Quanto a mim, principiante ainda cru, fui entregue a um dos chefes, André Calais, que se limitava a colocar um olho mais atento no meu material. Como não havia nenhuma bobagem das grossas, meus textos desciam para a linotipia e entravam no processo de impressão.
A Folha fez bonito. Não tinha a criatividade gráfica em que o “Jornal da Tarde” se mostrava imbatível naqueles tempos. Outro concorrente, a “Veja”, uma revista de lançamento recente, conseguia qualidade de texto e ângulos de abordagem invejáveis.
Mas o nosso caderno foi um bom produto para o leitor. Estava lindo, bem editado. Foi produzido pelo secretário do jornal, Alexandre Gambirazio.
Conseguimos por fim fechar a edição. Mas algo de meio mágico ocorreu naquela noite. Pouca gente saiu do jornal. Com mais calma, queríamos trocar idéias sobre a notícia em que cada um de nós ajudou a produzir.

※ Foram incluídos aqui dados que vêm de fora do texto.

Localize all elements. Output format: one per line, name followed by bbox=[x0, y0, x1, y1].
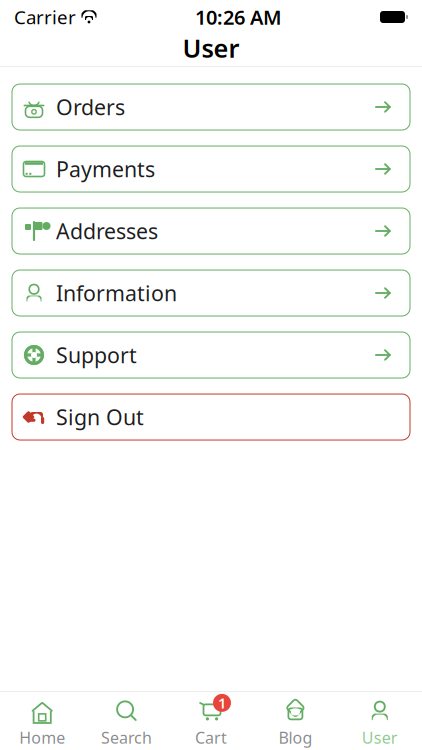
button[interactable]: Sign Out bbox=[12, 394, 410, 440]
staticText: Information bbox=[56, 279, 177, 307]
staticText: User bbox=[362, 727, 398, 748]
staticText: Payments bbox=[56, 155, 155, 183]
staticText: Blog bbox=[278, 727, 312, 748]
staticText: Sign Out bbox=[56, 403, 144, 431]
button[interactable]: Support bbox=[12, 332, 410, 378]
staticText: 1 bbox=[218, 693, 226, 713]
button[interactable]: Search bbox=[84, 690, 169, 750]
button[interactable]: Addresses bbox=[12, 208, 410, 254]
staticText: Addresses bbox=[56, 217, 158, 245]
staticText: Orders bbox=[56, 93, 125, 121]
staticText: Home bbox=[19, 727, 65, 748]
staticText: 10:26 AM bbox=[195, 4, 282, 30]
button[interactable]: User bbox=[338, 690, 422, 750]
staticText: User bbox=[182, 31, 240, 65]
staticText: Search bbox=[101, 727, 152, 748]
button[interactable]: Blog bbox=[253, 690, 338, 750]
button[interactable]: Information bbox=[12, 270, 410, 316]
button[interactable]: 1 bbox=[169, 690, 253, 750]
button[interactable]: Payments bbox=[12, 146, 410, 192]
button[interactable]: Home bbox=[0, 690, 84, 750]
staticText: Cart bbox=[195, 727, 227, 748]
staticText: Carrier bbox=[14, 5, 76, 29]
button[interactable]: Orders bbox=[12, 84, 410, 130]
staticText: Support bbox=[56, 341, 137, 369]
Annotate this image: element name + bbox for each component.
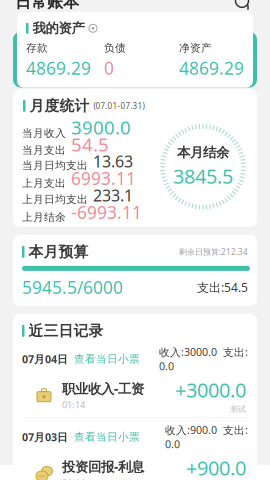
staticText: 6993.11 (71, 167, 136, 190)
staticText: 3900.0 (71, 115, 131, 140)
staticText: 01:14 (62, 476, 85, 480)
staticText: 01:14 (62, 398, 85, 411)
staticText: 存款 (26, 42, 48, 55)
staticText: 4869.29 (26, 57, 91, 80)
staticText: 近三日记录 (28, 322, 104, 340)
button[interactable]: 我的资产 (17, 12, 253, 88)
button[interactable]: Search (231, 0, 255, 14)
staticText: 0 (104, 57, 114, 80)
staticText: 我的资产 (32, 20, 84, 36)
staticText: 07月03日 (22, 430, 68, 444)
staticText: 职业收入-工资 (62, 380, 144, 397)
staticText: 5945.5/6000 (22, 276, 123, 299)
staticText: 当月日均支出 (22, 159, 88, 172)
staticText: 本月结余 (177, 144, 229, 161)
staticText: 4869.29 (179, 57, 244, 80)
staticText: 3845.5 (173, 163, 233, 189)
staticText: 收入:3000.0 支出:0.0 (159, 345, 248, 373)
button[interactable]: 本月预算 (13, 235, 257, 306)
staticText: 月度统计 (30, 97, 90, 115)
staticText: 上月结余 (22, 211, 66, 224)
staticText: 当月支出 (22, 144, 66, 157)
button[interactable]: 职业收入-工资 (22, 378, 248, 412)
staticText: 233.1 (93, 185, 133, 206)
staticText: 净资产 (179, 42, 212, 55)
staticText: 剩余日预算:212.34 (179, 246, 248, 257)
staticText: 13.63 (93, 151, 133, 172)
staticText: 日常账本 (15, 0, 79, 12)
staticText: 54.5 (71, 132, 109, 157)
button[interactable]: 查看当日小票 (74, 430, 140, 444)
staticText: 投资回报-利息 (62, 458, 144, 475)
staticText: 收入:900.0 支出:0.0 (165, 423, 248, 451)
button[interactable]: 查看当日小票 (74, 352, 140, 366)
staticText: 上月支出 (22, 177, 66, 190)
staticText: 负债 (104, 42, 126, 55)
staticText: 支出:54.5 (197, 279, 248, 295)
staticText: +900.0 (186, 454, 246, 480)
staticText: 测试 (230, 404, 246, 414)
button[interactable]: 投资回报-利息 (22, 456, 248, 480)
staticText: 查看当日小票 (74, 430, 140, 444)
staticText: 本月预算 (28, 243, 88, 261)
staticText: (07.01-07.31) (94, 100, 144, 111)
staticText: 07月04日 (22, 352, 68, 366)
staticText: 当月收入 (22, 127, 66, 140)
staticText: 上月日均支出 (22, 193, 88, 206)
staticText: +3000.0 (175, 376, 246, 403)
staticText: -6993.11 (71, 201, 142, 224)
staticText: 查看当日小票 (74, 352, 140, 366)
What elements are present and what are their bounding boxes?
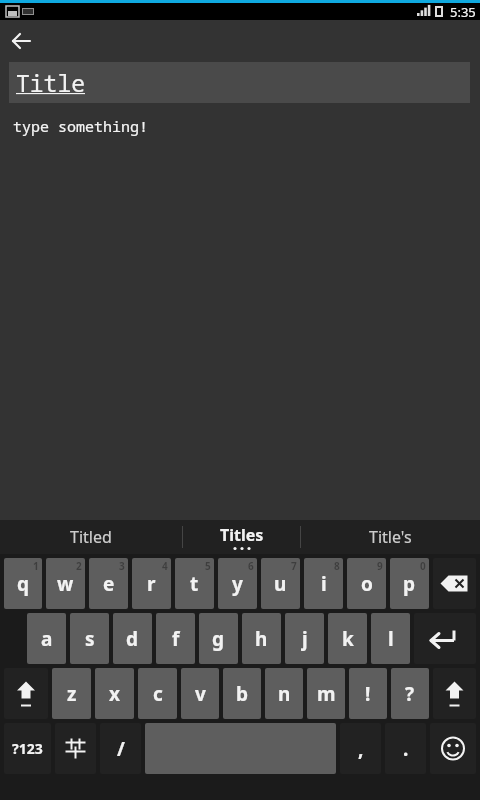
staticText: 9 (377, 559, 383, 573)
button[interactable]: 2 (46, 558, 85, 609)
staticText: 3 (119, 559, 125, 573)
staticText: 5:35 (450, 3, 476, 20)
button[interactable]: Backspace (433, 558, 476, 609)
button[interactable]: / (100, 723, 141, 774)
staticText: 6 (248, 559, 254, 573)
staticText: i (321, 571, 327, 597)
staticText: o (361, 571, 373, 597)
staticText: Title (16, 67, 86, 98)
staticText: t (190, 571, 199, 597)
button[interactable]: a (27, 613, 66, 664)
staticText: y (232, 571, 243, 597)
button[interactable]: k (328, 613, 367, 664)
staticText: 7 (291, 559, 297, 573)
button[interactable]: Shift (433, 668, 476, 719)
button[interactable]: s (70, 613, 109, 664)
staticText: w (57, 571, 74, 597)
staticText: ? (405, 681, 415, 707)
button[interactable]: j (285, 613, 324, 664)
button[interactable]: 0 (390, 558, 429, 609)
button[interactable]: b (223, 668, 261, 719)
button[interactable]: Title (9, 62, 470, 103)
staticText: j (302, 626, 308, 652)
button[interactable]: . (385, 723, 426, 774)
staticText: type something! (13, 116, 149, 136)
staticText: d (126, 626, 139, 652)
staticText: Title's (369, 526, 412, 548)
button[interactable]: Title's (301, 520, 480, 554)
staticText: . (403, 736, 409, 762)
staticText: Titles (220, 524, 264, 546)
staticText: a (41, 626, 53, 652)
button[interactable]: Emoji (430, 723, 476, 774)
button[interactable]: ?123 (4, 723, 51, 774)
button[interactable]: Enter (414, 613, 476, 664)
staticText: ! (365, 681, 371, 707)
button[interactable]: Titled (0, 520, 182, 554)
button[interactable]: 3 (89, 558, 128, 609)
button[interactable]: d (113, 613, 152, 664)
button[interactable]: z (52, 668, 91, 719)
button[interactable]: 8 (304, 558, 343, 609)
button[interactable]: 7 (261, 558, 300, 609)
button[interactable]: , (340, 723, 381, 774)
staticText: l (388, 626, 394, 652)
button[interactable]: type something! (13, 116, 480, 136)
staticText: b (236, 681, 249, 707)
button[interactable]: ! (349, 668, 387, 719)
staticText: u (274, 571, 287, 597)
staticText: g (212, 626, 225, 652)
button[interactable]: m (307, 668, 345, 719)
staticText: k (342, 626, 354, 652)
staticText: / (117, 736, 125, 762)
button[interactable]: c (138, 668, 177, 719)
staticText: f (172, 626, 180, 652)
button[interactable]: 4 (132, 558, 171, 609)
button[interactable]: f (156, 613, 195, 664)
button[interactable]: x (95, 668, 134, 719)
staticText: z (67, 681, 77, 707)
button[interactable]: g (199, 613, 238, 664)
staticText: v (195, 681, 206, 707)
button[interactable]: h (242, 613, 281, 664)
staticText: e (103, 571, 115, 597)
button[interactable]: 1 (4, 558, 42, 609)
staticText: Titled (70, 526, 112, 548)
button[interactable]: n (265, 668, 303, 719)
button[interactable]: Change language (55, 723, 96, 774)
staticText: 4 (162, 559, 168, 573)
staticText: h (255, 626, 268, 652)
button[interactable]: l (371, 613, 410, 664)
staticText: 1 (33, 559, 39, 573)
staticText: , (358, 736, 364, 762)
staticText: p (403, 571, 416, 597)
staticText: 2 (76, 559, 82, 573)
staticText: r (147, 571, 156, 597)
staticText: m (317, 681, 336, 707)
staticText: 8 (334, 559, 340, 573)
staticText: n (278, 681, 291, 707)
button[interactable]: v (181, 668, 219, 719)
staticText: x (109, 681, 120, 707)
button[interactable]: 5 (175, 558, 214, 609)
button[interactable]: Shift (4, 668, 48, 719)
staticText: ?123 (12, 739, 43, 758)
button[interactable]: 9 (347, 558, 386, 609)
staticText: s (85, 626, 95, 652)
button[interactable]: ? (391, 668, 429, 719)
button[interactable]: Back (0, 20, 42, 62)
staticText: 0 (420, 559, 426, 573)
staticText: q (17, 571, 30, 597)
button[interactable]: Titles (183, 520, 300, 554)
button[interactable]: 6 (218, 558, 257, 609)
staticText: 5 (205, 559, 211, 573)
staticText: c (153, 681, 163, 707)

E ainda: a jornada só estaria efetivamente concluída quando recebêssemos da oficina os primeiros exemplares impressos do jornal. O cidadão comum se convenceu da alunissagem da Apollo 11 quando a televisão mostrou as imagens. Mas nós, da Folha, éramos na época bem mais desconfiados. Só acreditamos, mesmo, quando o caderno especial sobre a Lua nos chegou às mãos.